I was initially intriged by a 26ft telstar trimaran
that I owned some years ago. It had a relatively narrow main hull and would motor
at 10 knots with a 10 hp outboard
. Previously I had a 30 ft monohull
which motored at 6 knots with a 20 hp motor.
I put a 25 hp outboard on the Telstar to see what it would "do" and I got 15 knots. I then went and bought a 35 hp outboard and mounted it on the Telstar, however at 16 knots a bow wave started to form and we started climbing uphill . never got any more than 16 knots.
But it all made me think,why?
Nowdays it is well known particularly on commercial catamaran
ferries that a 16-1 length to beam produces NO bow wave. I went on one last week and we were doing 30 knots, no planning and no bow wave.

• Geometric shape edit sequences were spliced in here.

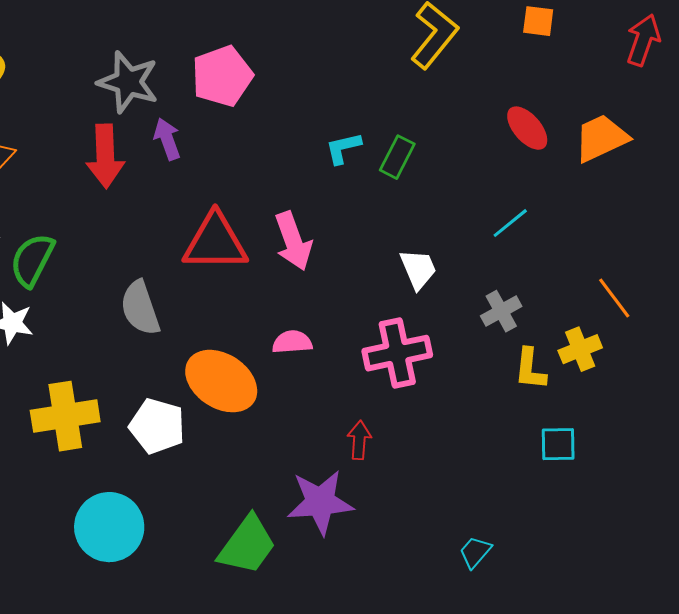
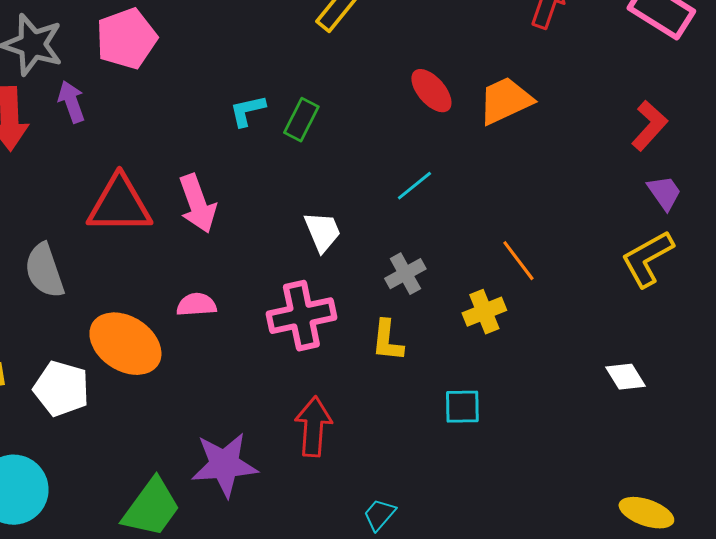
yellow L-shape: (530, 369) -> (387, 341), moved
red arrow: (359, 440) -> (313, 427), moved, size x1.5

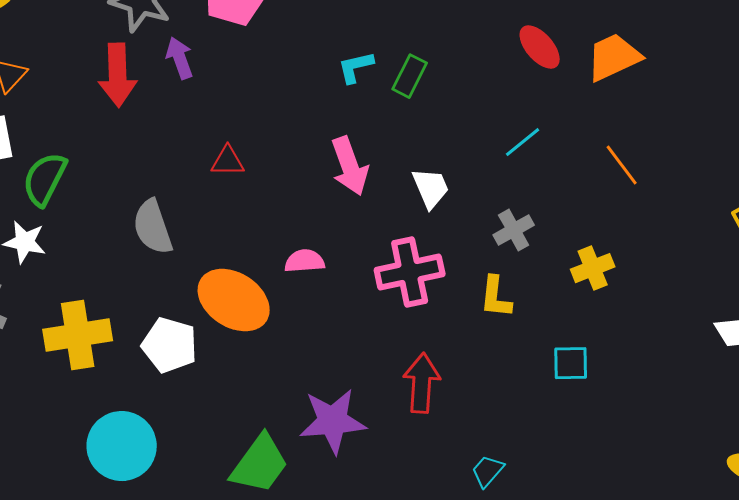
pink arrow: (197, 204) -> (350, 166), moved
red triangle: (119, 205) -> (228, 161), size x0.5
orange line: (518, 261) -> (622, 165), moved

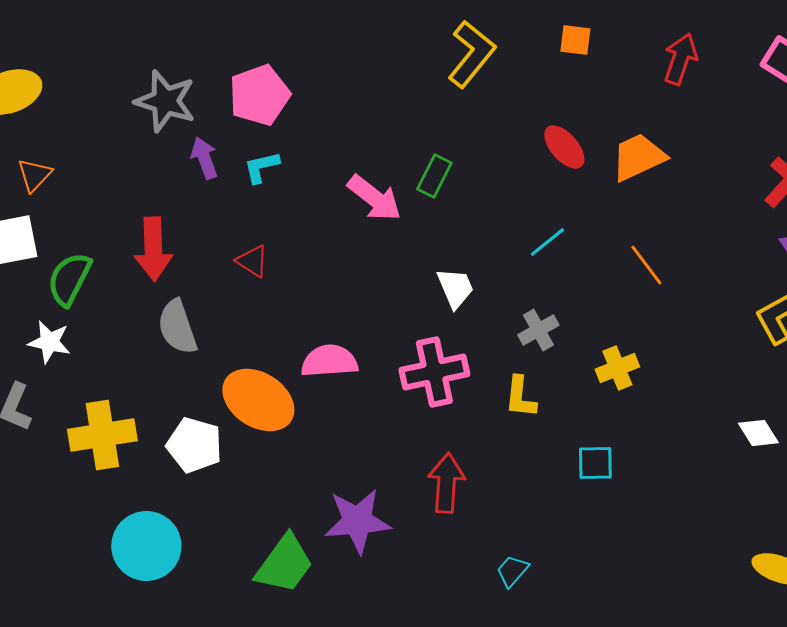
cyan L-shape: (356, 67) -> (261, 167), moved
red arrow: (118, 75) -> (153, 249), moved
red triangle: (228, 161) -> (252, 261), turned 33
pink arrow: (350, 166) -> (374, 198), moved, turned -32
pink semicircle: (305, 261) -> (329, 361), size x1.4

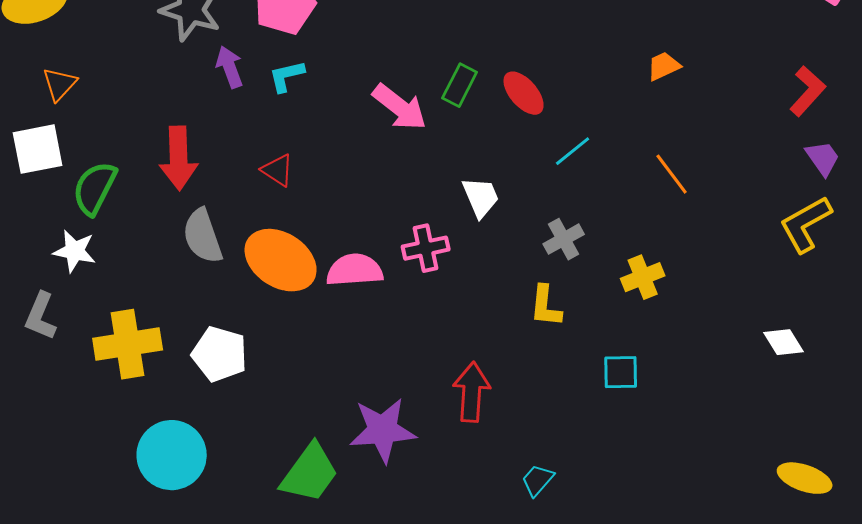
red ellipse: (564, 147) -> (524, 93), moved
orange trapezoid: (638, 157) -> (664, 66), size x0.6
pink cross: (434, 372) -> (426, 248), moved, size x0.7
orange ellipse: (258, 400) -> (281, 260), moved

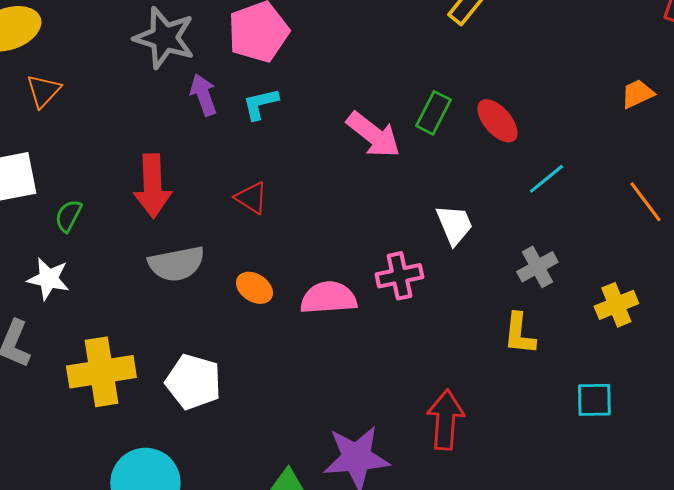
orange triangle: (60, 84) -> (43, 91), moved
green semicircle: (95, 188) -> (68, 216), size x0.6
gray semicircle: (203, 236) -> (176, 264), turned -82
orange ellipse: (281, 260) -> (254, 288), size x0.5

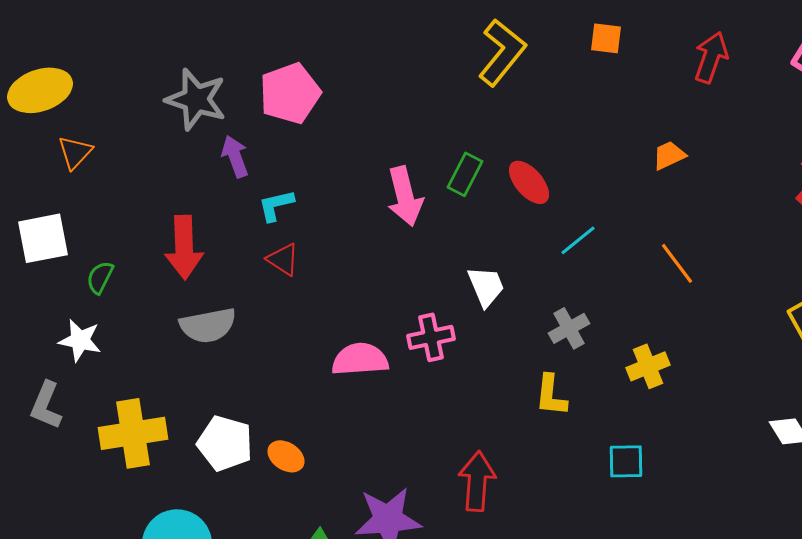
cyan L-shape: (260, 104) -> (276, 205), moved
pink arrow: (373, 135) -> (405, 196), turned 38
orange ellipse: (254, 288) -> (286, 456), moved

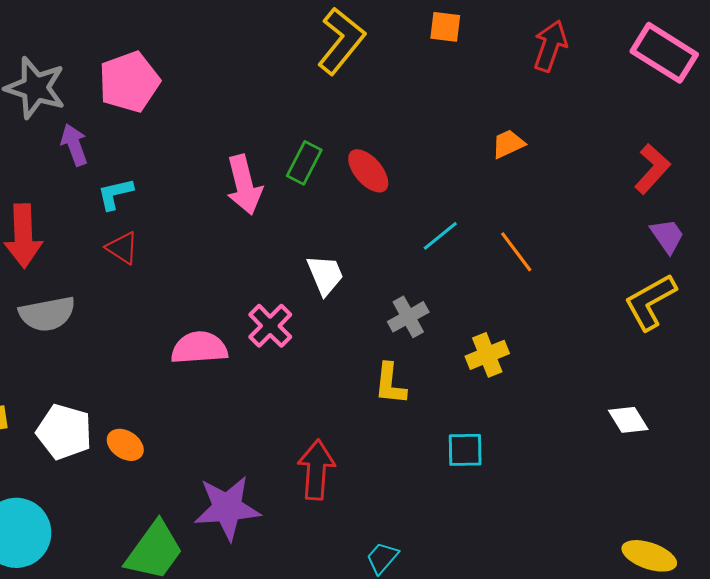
cyan line: (578, 240) -> (440, 236), moved
pink cross: (431, 337) -> (270, 326), turned -33

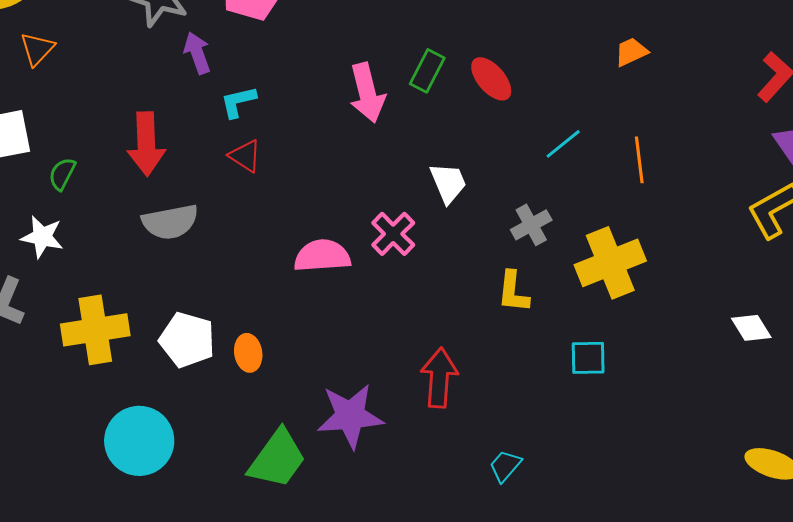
orange line: (516, 252) -> (639, 160), turned 30
yellow cross: (487, 355) -> (610, 263), size x1.6
orange ellipse: (125, 445) -> (248, 353), turned 48

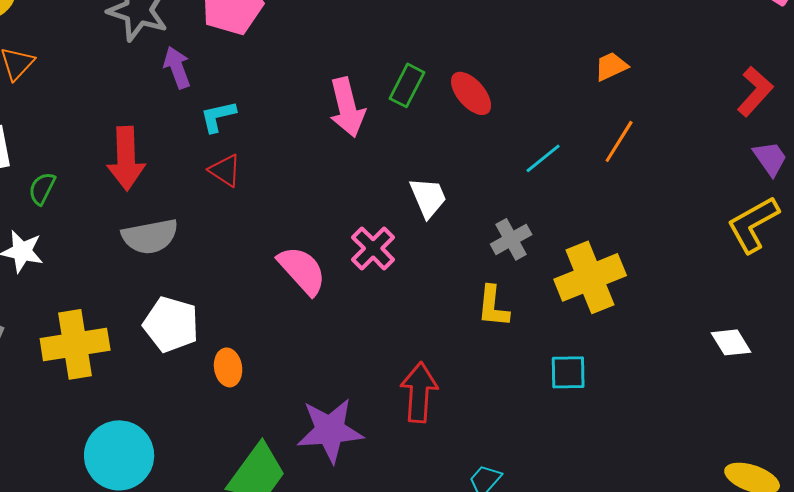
orange line: (639, 160) -> (619, 141), moved, turned 39
pink semicircle: (322, 256) -> (302, 270), turned 52
white pentagon: (187, 340) -> (171, 324), moved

16-1 is not suitable for boats under 150 ft long.
I started experimenting with 15 ft plywood
prototypes, in all, I built five.
I found that if the angle of entry at the bow was small and you continued back (wedge shaped) with that same angle NO turbulence (eddys) was produced along the sides of the hull.
It is the friction or turbulence which produces the bow wave. I kept experimenting until I found the best angle of entry.
After that it was a case of making that concept
into a practical boat.
With my design the hull is immersed at all times. Particularly the bow. The stern has large trim tabs to keep the bow submersed most of the time.
The sides of the hull are also vertical, which reduces spray, the bow is longer than "normal" for increased buoyancy.
IT IS NOT THE INCREASED WETTED SURFACE THAT SLOWS DOWN "OVERLOADED" MULTIHULLS.
I have proved that in tests.
It is the wider beam of the immersed hull producing the increased turbulence associated with the formation of a bow wave at a lower speed
YES, increased wetted surface plays a part in this speed reduction but it is not the main factor.
It is easy to prove, because it is speed related.